# What kind of music you play while driving?



## CatnipHigh (Sep 23, 2014)

I'm pretty sure this has been posted before, but for some reason I couldn't find the original thread. 

What kind of music you default to during your rides when your rider doesn't request otherwise? 

I am personally a classic rock/country kinda guy, so I usually default to 95.5, 93.1 or 105.1 radio stations here in Los Angeles. I've also personally found Classic Rock works the best. A song will come on that people will enjoy sooner or later.


----------



## DjTim (Oct 18, 2014)

CatnipHigh said:


> I'm pretty sure this has been posted before, but for some reason I couldn't find the original thread.
> 
> What kind of music you default to during your rides when your rider doesn't request otherwise?
> 
> I am personally a classic rock/country kinda guy, so I usually default to 95.5, 93.1 or 105.1 radio stations here in Los Angeles. I've also personally found Classic Rock works the best. A song will come on that people will enjoy sooner or later.

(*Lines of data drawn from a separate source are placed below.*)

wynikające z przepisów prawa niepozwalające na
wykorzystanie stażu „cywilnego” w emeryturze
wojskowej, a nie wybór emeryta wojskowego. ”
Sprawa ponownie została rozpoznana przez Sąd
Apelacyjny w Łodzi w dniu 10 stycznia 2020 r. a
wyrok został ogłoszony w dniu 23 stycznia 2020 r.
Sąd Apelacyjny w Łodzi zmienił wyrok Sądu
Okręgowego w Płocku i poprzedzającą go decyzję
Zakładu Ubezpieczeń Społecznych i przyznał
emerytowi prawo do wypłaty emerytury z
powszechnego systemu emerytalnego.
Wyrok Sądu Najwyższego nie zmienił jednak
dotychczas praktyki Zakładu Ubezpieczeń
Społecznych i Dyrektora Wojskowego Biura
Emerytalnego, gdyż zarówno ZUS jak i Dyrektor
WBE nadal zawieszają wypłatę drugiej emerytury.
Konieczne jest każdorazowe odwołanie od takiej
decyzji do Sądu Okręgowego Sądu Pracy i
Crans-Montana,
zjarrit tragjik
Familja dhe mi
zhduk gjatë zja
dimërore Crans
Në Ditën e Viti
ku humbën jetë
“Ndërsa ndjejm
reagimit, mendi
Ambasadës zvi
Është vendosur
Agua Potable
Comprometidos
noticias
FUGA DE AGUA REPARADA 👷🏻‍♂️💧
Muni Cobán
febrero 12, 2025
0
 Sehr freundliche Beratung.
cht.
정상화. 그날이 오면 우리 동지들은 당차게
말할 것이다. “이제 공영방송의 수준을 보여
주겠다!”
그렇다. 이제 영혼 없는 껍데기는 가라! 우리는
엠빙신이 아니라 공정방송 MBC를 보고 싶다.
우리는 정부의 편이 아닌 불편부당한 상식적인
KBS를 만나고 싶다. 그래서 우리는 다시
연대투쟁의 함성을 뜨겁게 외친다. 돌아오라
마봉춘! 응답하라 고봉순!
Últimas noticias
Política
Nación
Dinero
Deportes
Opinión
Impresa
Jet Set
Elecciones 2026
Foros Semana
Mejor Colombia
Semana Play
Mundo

I have a station in Chicago on called "The Drive". Classic rock, 60's, 70's, 80's rock more or less.


----------



## gman (Jul 28, 2014)

CatnipHigh said:


> I'm pretty sure this has been posted before, but for some reason I couldn't find the original thread.
> 
> What kind of music you default to during your rides when your rider doesn't request otherwise?
> 
> I am personally a classic rock/country kinda guy, so I usually default to 95.5, 93.1 or 105.1 radio stations here in Los Angeles. I've also personally found Classic Rock works the best. A song will come on that people will enjoy sooner or later.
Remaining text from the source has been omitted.